The job is to output each record again, character for character.
START DATASET
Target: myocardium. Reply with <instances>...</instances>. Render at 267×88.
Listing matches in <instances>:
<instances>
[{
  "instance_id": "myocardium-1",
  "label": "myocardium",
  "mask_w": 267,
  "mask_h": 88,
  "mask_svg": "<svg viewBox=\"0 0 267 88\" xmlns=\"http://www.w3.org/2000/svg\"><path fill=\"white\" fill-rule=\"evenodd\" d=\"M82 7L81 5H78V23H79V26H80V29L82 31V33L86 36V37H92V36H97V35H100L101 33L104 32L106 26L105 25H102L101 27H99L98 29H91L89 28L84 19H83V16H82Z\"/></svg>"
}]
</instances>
END DATASET
RESPONSE BELOW —
Target: myocardium. Reply with <instances>...</instances>. Render at 267×88.
Listing matches in <instances>:
<instances>
[{
  "instance_id": "myocardium-1",
  "label": "myocardium",
  "mask_w": 267,
  "mask_h": 88,
  "mask_svg": "<svg viewBox=\"0 0 267 88\" xmlns=\"http://www.w3.org/2000/svg\"><path fill=\"white\" fill-rule=\"evenodd\" d=\"M82 7L81 5H78V23H79V26H80V29L82 31V33L86 36V37H92V36H97V35H100L101 33L104 32L106 26L105 25H102L101 27H99L98 29H91L89 28L84 19H83V16H82Z\"/></svg>"
}]
</instances>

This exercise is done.